DATA FOR THIS EXERCISE =

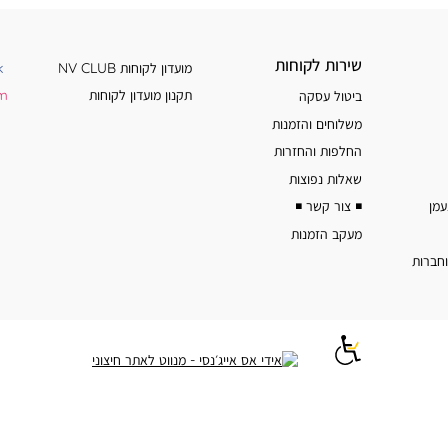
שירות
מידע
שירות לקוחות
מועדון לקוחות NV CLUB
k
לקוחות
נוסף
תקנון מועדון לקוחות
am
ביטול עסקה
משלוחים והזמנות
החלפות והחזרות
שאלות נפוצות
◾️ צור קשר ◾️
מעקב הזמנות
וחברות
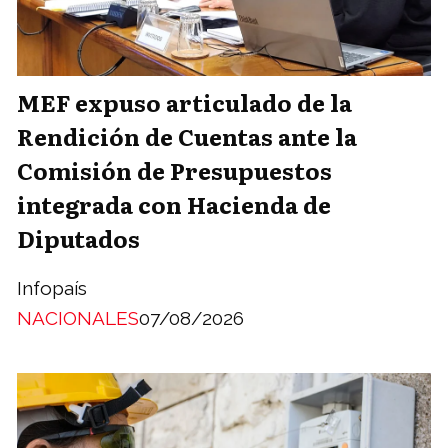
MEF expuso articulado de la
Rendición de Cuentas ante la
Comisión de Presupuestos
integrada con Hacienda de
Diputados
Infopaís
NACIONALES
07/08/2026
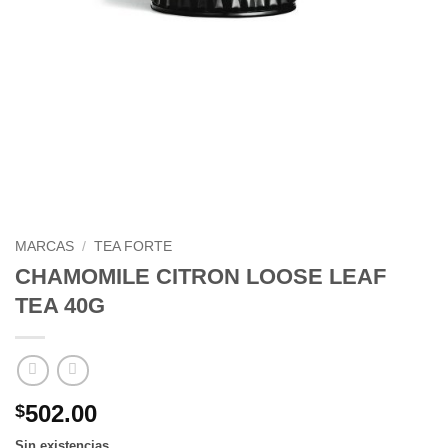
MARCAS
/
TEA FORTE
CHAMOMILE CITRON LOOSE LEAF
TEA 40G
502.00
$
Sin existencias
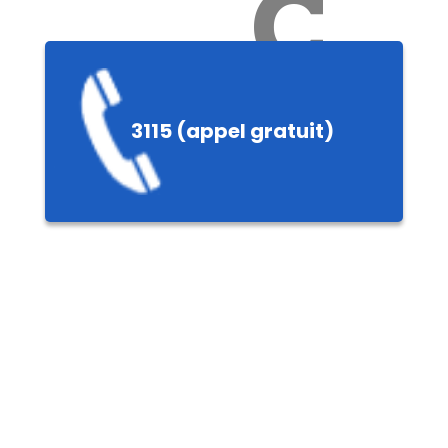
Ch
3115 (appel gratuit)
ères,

==

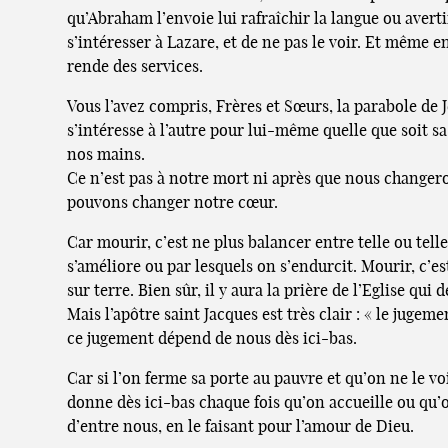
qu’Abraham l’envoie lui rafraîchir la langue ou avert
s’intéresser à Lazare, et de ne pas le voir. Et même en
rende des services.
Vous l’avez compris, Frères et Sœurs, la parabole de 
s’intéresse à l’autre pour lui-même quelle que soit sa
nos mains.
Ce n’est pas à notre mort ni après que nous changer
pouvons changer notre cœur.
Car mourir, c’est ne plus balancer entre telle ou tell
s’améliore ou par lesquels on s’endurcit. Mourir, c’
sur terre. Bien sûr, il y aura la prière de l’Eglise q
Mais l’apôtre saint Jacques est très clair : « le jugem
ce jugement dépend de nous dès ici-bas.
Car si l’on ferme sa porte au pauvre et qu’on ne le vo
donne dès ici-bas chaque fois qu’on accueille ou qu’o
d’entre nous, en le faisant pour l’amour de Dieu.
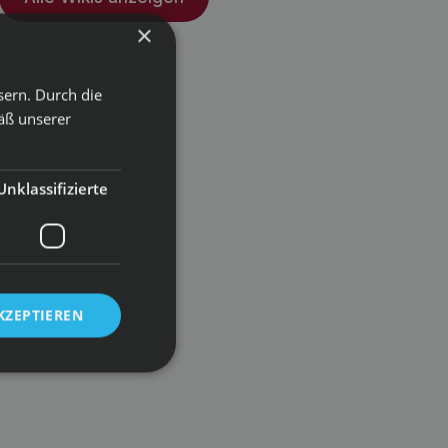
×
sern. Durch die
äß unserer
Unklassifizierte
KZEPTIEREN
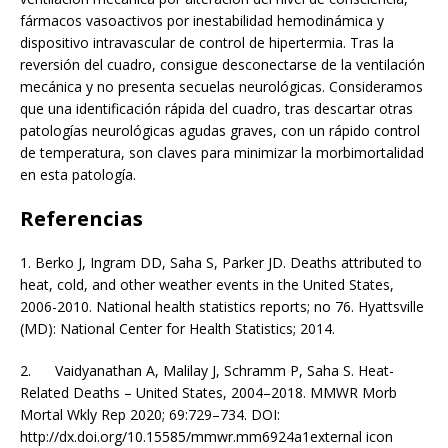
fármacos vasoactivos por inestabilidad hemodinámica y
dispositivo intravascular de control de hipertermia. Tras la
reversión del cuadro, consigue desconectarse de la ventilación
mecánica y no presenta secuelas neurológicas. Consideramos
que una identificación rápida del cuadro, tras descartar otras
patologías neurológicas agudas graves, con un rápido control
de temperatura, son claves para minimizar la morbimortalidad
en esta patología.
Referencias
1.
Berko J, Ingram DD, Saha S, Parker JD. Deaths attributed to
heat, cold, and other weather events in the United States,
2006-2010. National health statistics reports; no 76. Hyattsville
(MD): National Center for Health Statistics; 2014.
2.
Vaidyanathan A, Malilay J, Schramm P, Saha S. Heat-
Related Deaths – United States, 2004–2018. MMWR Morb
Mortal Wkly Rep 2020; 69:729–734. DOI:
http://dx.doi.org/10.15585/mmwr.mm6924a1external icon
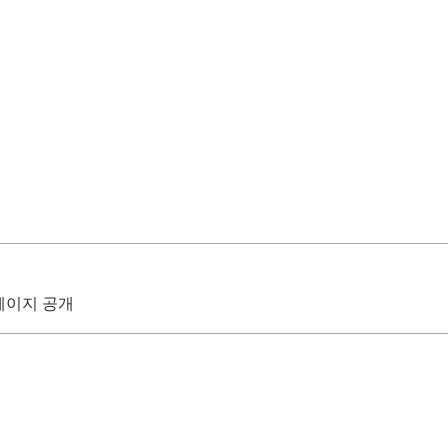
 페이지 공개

EXERCISE DESCRIPTION = Look above for the line that contains "en esta patología.". Starting there, transcribe every line exactly until you have copied the line that contains "2006-2010. National health".

OUTPUT OF THE EXERCISE =
en esta patología.
Referencias
1.
Berko J, Ingram DD, Saha S, Parker JD. Deaths attributed to
heat, cold, and other weather events in the United States,
2006-2010. National health statistics reports; no 76. Hyattsville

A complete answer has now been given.